The answer must be an exact copy of the records, with every picture left out.
Task data: Begin
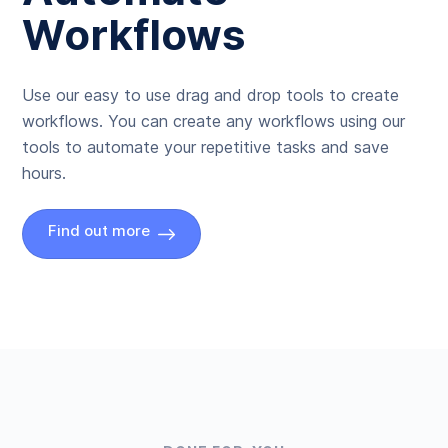
Workflows
Use our easy to use drag and drop tools to create
workflows. You can create any workflows using our
tools to automate your repetitive tasks and save
hours.
Find out more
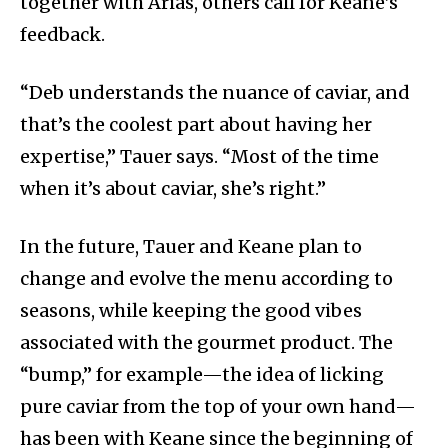
together with Arias, others call for Keane’s
feedback.
“Deb understands the nuance of caviar, and
that’s the coolest part about having her
expertise,” Tauer says. “Most of the time
when it’s about caviar, she’s right.”
In the future, Tauer and Keane plan to
change and evolve the menu according to
seasons, while keeping the good vibes
associated with the gourmet product. The
“bump,” for example—the idea of licking
pure caviar from the top of your own hand—
has been with Keane since the beginning of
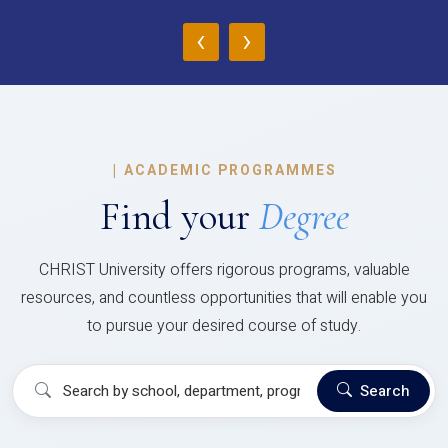
‹
›
|
ACADEMIC PROGRAMMES
Find your
Degree
CHRIST University offers rigorous programs, valuable
resources, and countless opportunities that will enable you
to pursue your desired course of study.
Search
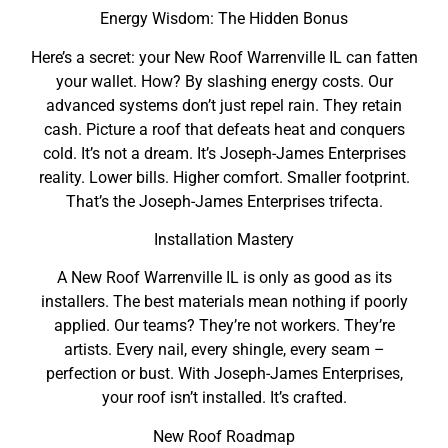
Energy Wisdom: The Hidden Bonus
Here’s a secret: your New Roof Warrenville IL can fatten
your wallet. How? By slashing energy costs. Our
advanced systems don’t just repel rain. They retain
cash. Picture a roof that defeats heat and conquers
cold. It’s not a dream. It’s Joseph-James Enterprises
reality. Lower bills. Higher comfort. Smaller footprint.
That’s the Joseph-James Enterprises trifecta.
Installation Mastery
A New Roof Warrenville IL is only as good as its
installers. The best materials mean nothing if poorly
applied. Our teams? They’re not workers. They’re
artists. Every nail, every shingle, every seam –
perfection or bust. With Joseph-James Enterprises,
your roof isn’t installed. It’s crafted.
New Roof Roadmap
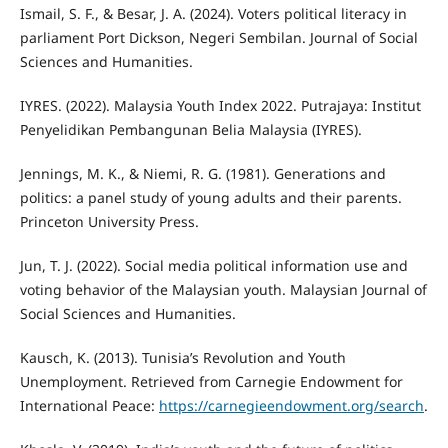
Ismail, S. F., & Besar, J. A. (2024). Voters political literacy in
parliament Port Dickson, Negeri Sembilan. Journal of Social
Sciences and Humanities.
IYRES. (2022). Malaysia Youth Index 2022. Putrajaya: Institut
Penyelidikan Pembangunan Belia Malaysia (IYRES).
Jennings, M. K., & Niemi, R. G. (1981). Generations and
politics: a panel study of young adults and their parents.
Princeton University Press.
Jun, T. J. (2022). Social media political information use and
voting behavior of the Malaysian youth. Malaysian Journal of
Social Sciences and Humanities.
Kausch, K. (2013). Tunisia’s Revolution and Youth
Unemployment. Retrieved from Carnegie Endowment for
International Peace:
https://carnegieendowment.org/search
.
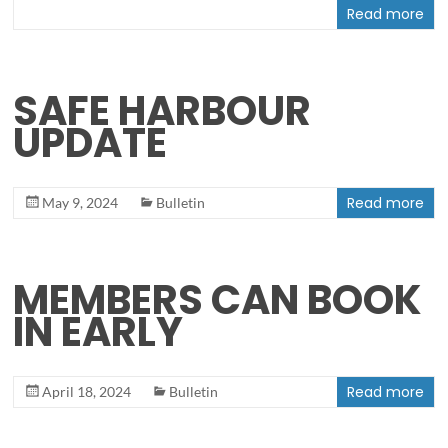
Read more
SAFE HARBOUR
UPDATE
Read more
May 9, 2024
Bulletin
MEMBERS CAN BOOK
IN EARLY
Read more
April 18, 2024
Bulletin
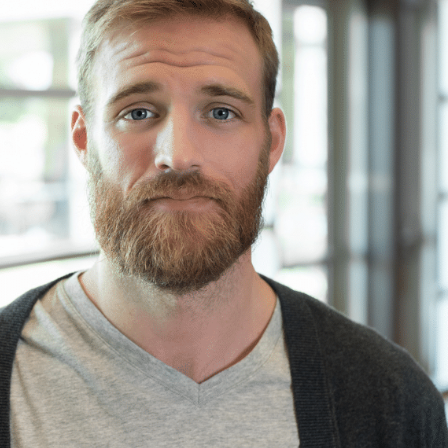
information.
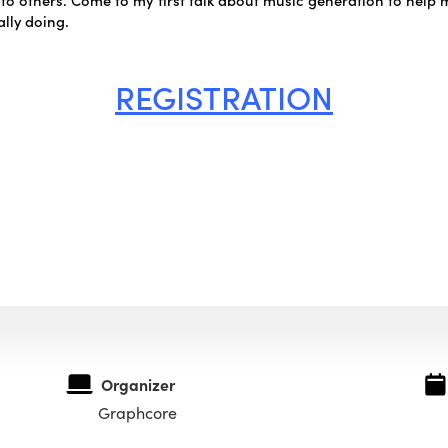
lly doing.
REGISTRATION
Organizer
Graphcore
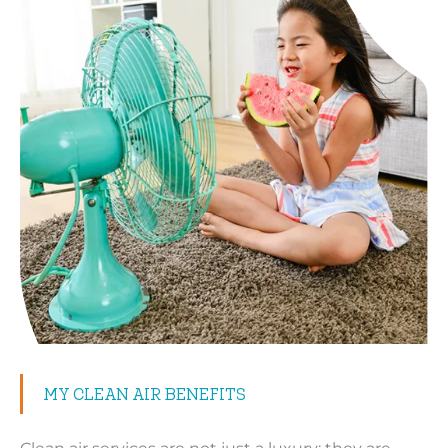
MY CLEAN AIR BENEFITS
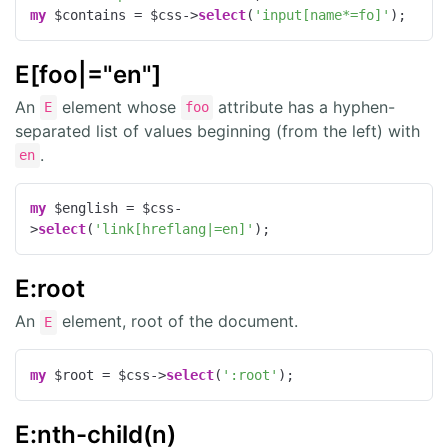
my
 $contains = $css->
select
(
'input[name*=fo]'
);
E[foo|="en"]
An
element whose
attribute has a hyphen-
E
foo
separated list of values beginning (from the left) with
.
en
my
 $english = $css-
>
select
(
'link[hreflang|=en]'
);
E:root
An
element, root of the document.
E
my
 $root = $css->
select
(
':root'
);
E:nth-child(n)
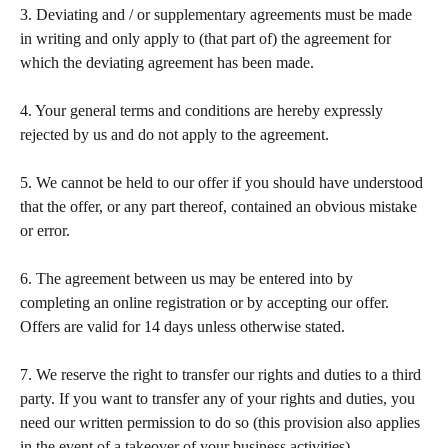
3. Deviating and / or supplementary agreements must be made 
in writing and only apply to (that part of) the agreement for 
which the deviating agreement has been made.  
​ 
4. Your general terms and conditions are hereby expressly 
rejected by us and do not apply to the agreement.  
​ 
5. We cannot be held to our offer if you should have understood 
that the offer, or any part thereof, contained an obvious mistake 
or error.  
​ 
6. The agreement between us may be entered into by 
completing an online registration or by accepting our offer. 
Offers are valid for 14 days unless otherwise stated. 
​ 
7. We reserve the right to transfer our rights and duties to a third 
party. If you want to transfer any of your rights and duties, you 
need our written permission to do so (this provision also applies 
in the event of a takeover of your business activities).   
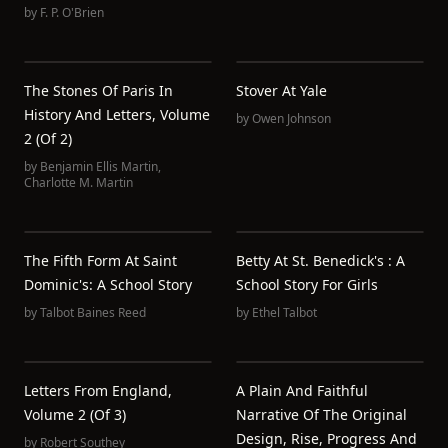
by
F. P. O'Brien
The Stones Of Paris In
Stover At Yale
History And Letters, Volume
by
Owen Johnson
2 (of 2)
by
Benjamin Ellis Martin
,
Charlotte M. Martin
The Fifth Form At Saint
Betty At St. Benedick's : A
Dominic's: A School Story
School Story For Girls
by
Talbot Baines Reed
by
Ethel Talbot
Letters From England,
A Plain And Faithful
Volume 2 (of 3)
Narrative Of The Original
Design, Rise, Progress And
by
Robert Southey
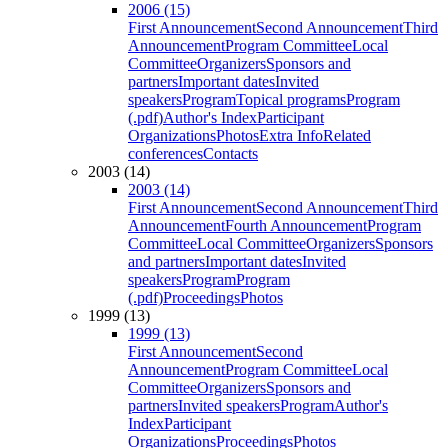
2006 (15)
First Announcement
Second Announcement
Third
Announcement
Program Committee
Local
Committee
Organizers
Sponsors and
partners
Important dates
Invited
speakers
Program
Topical programs
Program
(.pdf)
Author's Index
Participant
Organizations
Photos
Extra Info
Related
conferences
Contacts
2003 (14)
2003 (14)
First Announcement
Second Announcement
Third
Announcement
Fourth Announcement
Program
Committee
Local Committee
Organizers
Sponsors
and partners
Important dates
Invited
speakers
Program
Program
(.pdf)
Proceedings
Photos
1999 (13)
1999 (13)
First Announcement
Second
Announcement
Program Committee
Local
Committee
Organizers
Sponsors and
partners
Invited speakers
Program
Author's
Index
Participant
Organizations
Proceedings
Photos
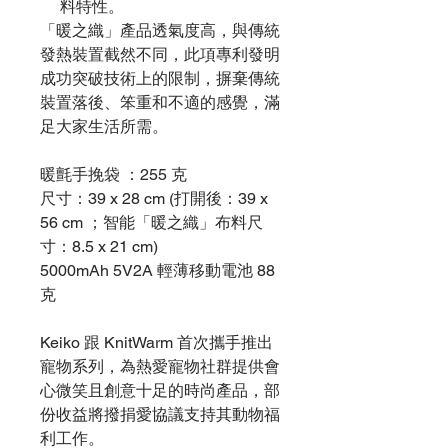
料特性。
「暖之織」產品透氣度高，與傳統
發熱裝置截然不同，此項專利發明
成功突破技術上的限制，摒棄傳統
裝置落後、笨重和不適的感覺，滿
足大家生活所需。
暖氈手挽袋 ：255 克
尺寸：39 x 28 cm (打開後：39 x
56 cm ；智能「暖之織」布料尺
寸：8.5 x 21 cm)
5000mAh 5V2A 輕薄移動電池 88
克
Keiko 跟 KnitWarm 首次攜手推出
寵物系列，為熱愛寵物社群提供會
心微笑且創意十足的時尚產品，部
份收益將撥捐愛協議支持其動物福
利工作。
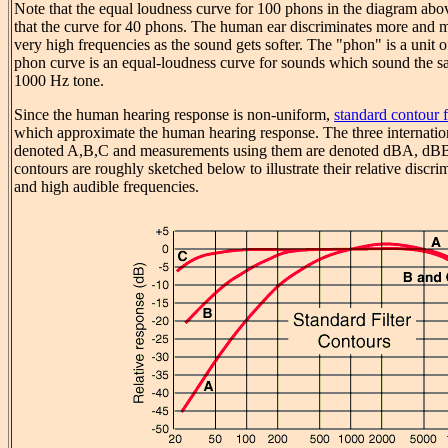
Note that the equal loudness curve for 100 phons in the diagram above
that the curve for 40 phons. The human ear discriminates more and 
very high frequencies as the sound gets softer. The "phon" is a unit o
phon curve is an equal-loudness curve for sounds which sound the s
1000 Hz tone.
Since the human hearing response is non-uniform,
standard contour fi
which approximate the human hearing response. The three internation
denoted A,B,C and measurements using them are denoted dBA, dBB,
contours are roughly sketched below to illustrate their relative discr
and high audible frequencies.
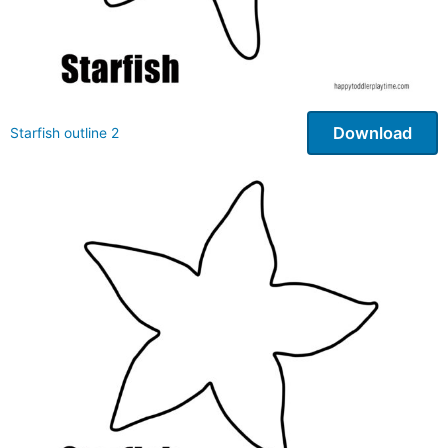
Download
Starfish outline 2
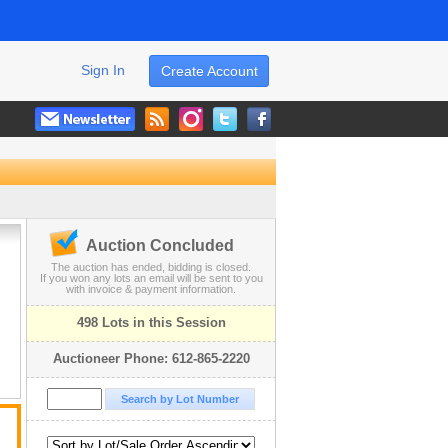
Sign In
Create Account
Auction Concluded
The auction has ended, bidding is closed.
If you won any lots an email will be sent to you
with invoice & payment information.
498 Lots in this Session
Auctioneer Phone: 612-865-2220
t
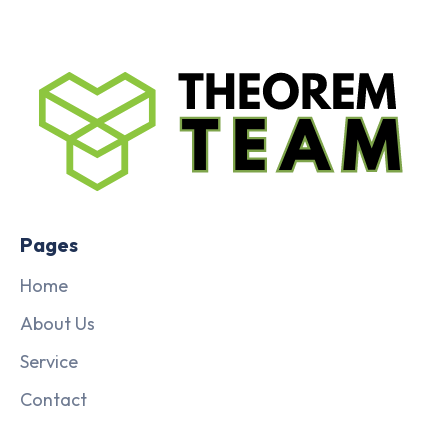
Pages
Home
About Us
Service
Contact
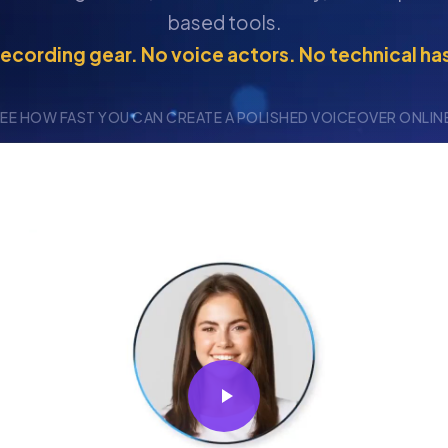
based tools.
ecording gear. No voice actors. No technical ha
EE HOW FAST YOU CAN CREATE A POLISHED VOICEOVER ONLIN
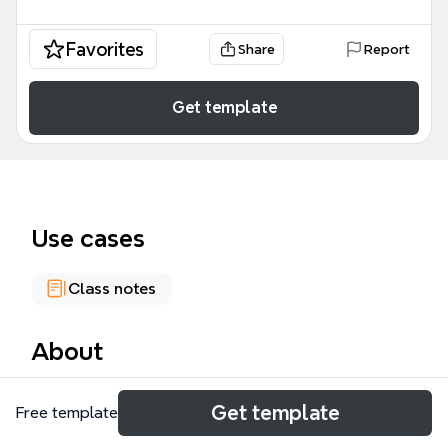
Favorites
Share
Report
Get template
Use cases
Class notes
About
The Operating Systems mind map template
Get template
Free template
provides a concise overview of the three dominant
desktop operating systems: Windows, Linux, and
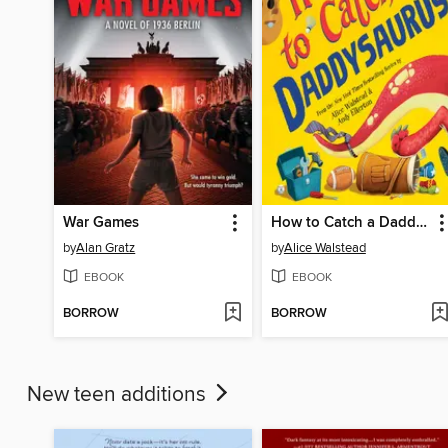
War Games
How to Catch a Daddysaurus
by
Alan Gratz
by
Alice Walstead
EBOOK
EBOOK
BORROW
BORROW
New teen additions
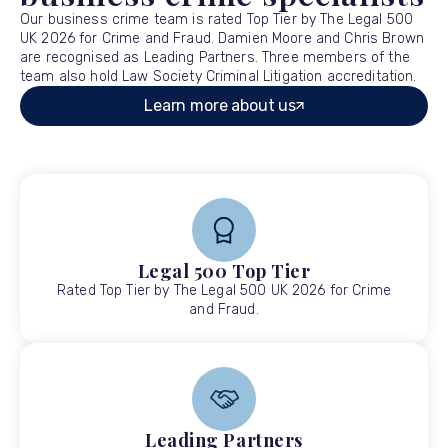
Our business crime team is rated Top Tier by The Legal 500
UK 2026 for Crime and Fraud. Damien Moore and Chris Brown
are recognised as Leading Partners. Three members of the
team also hold Law Society Criminal Litigation accreditation.
Learn more about us
Legal 500 Top Tier
Rated Top Tier by The Legal 500 UK 2026 for Crime
and Fraud.
Leading Partners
Task data: End
• **Solution for this problem**
Workflows
Use our easy to use drag and drop tools to create
workflows. You can create any workflows using our
tools to automate your repetitive tasks and save
hours.
Find out more
together with Arias, others call for Keane’s
feedback.
“Deb understands the nuance of caviar, and
that’s the coolest part about having her
expertise,” Tauer says. “Most of the time
when it’s about caviar, she’s right.”
In the future, Tauer and Keane plan to
change and evolve the menu according to
seasons, while keeping the good vibes
associated with the gourmet product. The
“bump,” for example—the idea of licking
pure caviar from the top of your own hand—
has been with Keane since the beginning of
‹
›
|
ACADEMIC PROGRAMMES
Find your
Degree
CHRIST University offers rigorous programs, valuable
resources, and countless opportunities that will enable you
to pursue your desired course of study.
Search
Energy Wisdom: The Hidden Bonus
Here’s a secret: your New Roof Warrenville IL can fatten
your wallet. How? By slashing energy costs. Our
advanced systems don’t just repel rain. They retain
cash. Picture a roof that defeats heat and conquers
cold. It’s not a dream. It’s Joseph-James Enterprises
reality. Lower bills. Higher comfort. Smaller footprint.
That’s the Joseph-James Enterprises trifecta.
Installation Mastery
A New Roof Warrenville IL is only as good as its
installers. The best materials mean nothing if poorly
applied. Our teams? They’re not workers. They’re
artists. Every nail, every shingle, every seam –
perfection or bust. With Joseph-James Enterprises,
your roof isn’t installed. It’s crafted.
New Roof Roadmap
Ismail, S. F., & Besar, J. A. (2024). Voters political literacy in
parliament Port Dickson, Negeri Sembilan. Journal of Social
Sciences and Humanities.
IYRES. (2022). Malaysia Youth Index 2022. Putrajaya: Institut
Penyelidikan Pembangunan Belia Malaysia (IYRES).
Jennings, M. K., & Niemi, R. G. (1981). Generations and
politics: a panel study of young adults and their parents.
Princeton University Press.
Jun, T. J. (2022). Social media political information use and
voting behavior of the Malaysian youth. Malaysian Journal of
Social Sciences and Humanities.
Kausch, K. (2013). Tunisia’s Revolution and Youth
Unemployment. Retrieved from Carnegie Endowment for
International Peace:
https://carnegieendowment.org/search
.
Read more
SAFE HARBOUR
UPDATE
Read more
May 9, 2024
Bulletin
MEMBERS CAN BOOK
IN EARLY
Read more
April 18, 2024
Bulletin
information.
lly doing.
REGISTRATION
Organizer
Graphcore
MY CLEAN AIR BENEFITS
my
 $contains = $css->
select
(
'input[name*=fo]'
);
E[foo|="en"]
An
element whose
attribute has a hyphen-
E
foo
separated list of values beginning (from the left) with
.
en
my
 $english = $css-
>
select
(
'link[hreflang|=en]'
);
E:root
An
element, root of the document.
E
my
 $root = $css->
select
(
':root'
);
E:nth-child(n)
3. Deviating and / or supplementary agreements must be made 
in writing and only apply to (that part of) the agreement for 
which the deviating agreement has been made.  
​ 
4. Your general terms and conditions are hereby expressly 
rejected by us and do not apply to the agreement.  
​ 
5. We cannot be held to our offer if you should have understood 
that the offer, or any part thereof, contained an obvious mistake 
or error.  
​ 
6. The agreement between us may be entered into by 
completing an online registration or by accepting our offer. 
Offers are valid for 14 days unless otherwise stated. 
​ 
7. We reserve the right to transfer our rights and duties to a third 
party. If you want to transfer any of your rights and duties, you 
need our written permission to do so (this provision also applies 
in the event of a takeover of your business activities).   
by
F. P. O'Brien
The Stones Of Paris In
Stover At Yale
History And Letters, Volume
by
Owen Johnson
2 (of 2)
by
Benjamin Ellis Martin
,
Charlotte M. Martin
The Fifth Form At Saint
Betty At St. Benedick's : A
Dominic's: A School Story
School Story For Girls
by
Talbot Baines Reed
by
Ethel Talbot
Letters From England,
A Plain And Faithful
Volume 2 (of 3)
Narrative Of The Original
Design, Rise, Progress And
by
Robert Southey
2006 (15)
First Announcement
Second Announcement
Third
Announcement
Program Committee
Local
Committee
Organizers
Sponsors and
partners
Important dates
Invited
speakers
Program
Topical programs
Program
(.pdf)
Author's Index
Participant
Organizations
Photos
Extra Info
Related
conferences
Contacts
2003 (14)
2003 (14)
First Announcement
Second Announcement
Third
Announcement
Fourth Announcement
Program
Committee
Local Committee
Organizers
Sponsors
and partners
Important dates
Invited
speakers
Program
Program
(.pdf)
Proceedings
Photos
1999 (13)
1999 (13)
First Announcement
Second
Announcement
Program Committee
Local
Committee
Organizers
Sponsors and
partners
Invited speakers
Program
Author's
Index
Participant
Organizations
Proceedings
Photos
料特性。
「暖之織」產品透氣度高，與傳統
發熱裝置截然不同，此項專利發明
成功突破技術上的限制，摒棄傳統
裝置落後、笨重和不適的感覺，滿
足大家生活所需。
暖氈手挽袋 ：255 克
尺寸：39 x 28 cm (打開後：39 x
56 cm ；智能「暖之織」布料尺
寸：8.5 x 21 cm)
5000mAh 5V2A 輕薄移動電池 88
克
Keiko 跟 KnitWarm 首次攜手推出
寵物系列，為熱愛寵物社群提供會
心微笑且創意十足的時尚產品，部
份收益將撥捐愛協議支持其動物福
利工作。
Note that the equal loudness curve for 100 phons in the diagram above
that the curve for 40 phons. The human ear discriminates more and 
very high frequencies as the sound gets softer. The "phon" is a unit o
phon curve is an equal-loudness curve for sounds which sound the s
1000 Hz tone.
Since the human hearing response is non-uniform,
standard contour fi
which approximate the human hearing response. The three internation
denoted A,B,C and measurements using them are denoted dBA, dBB,
contours are roughly sketched below to illustrate their relative discr
and high audible frequencies.
Download
Starfish outline 2
Sign In
Create Account
Auction Concluded
The auction has ended, bidding is closed.
If you won any lots an email will be sent to you
with invoice & payment information.
498 Lots in this Session
Auctioneer Phone: 612-865-2220
t
Pages
Home
About Us
Service
Contact
based tools.
ecording gear. No voice actors. No technical ha
EE HOW FAST YOU CAN CREATE A POLISHED VOICEOVER ONLIN
Favorites
Share
Report
Get template
Use cases
Class notes
About
The Operating Systems mind map template
Get template
Free template
provides a concise overview of the three dominant
desktop operating systems: Windows, Linux, and
War Games
How to Catch a Daddysaurus
by
Alan Gratz
by
Alice Walstead
EBOOK
EBOOK
BORROW
BORROW
New teen additions
Our business crime team is rated Top Tier by The Legal 500
UK 2026 for Crime and Fraud. Damien Moore and Chris Brown
are recognised as Leading Partners. Three members of the
team also hold Law Society Criminal Litigation accreditation.
Learn more about us
Legal 500 Top Tier
Rated Top Tier by The Legal 500 UK 2026 for Crime
and Fraud.
Leading Partners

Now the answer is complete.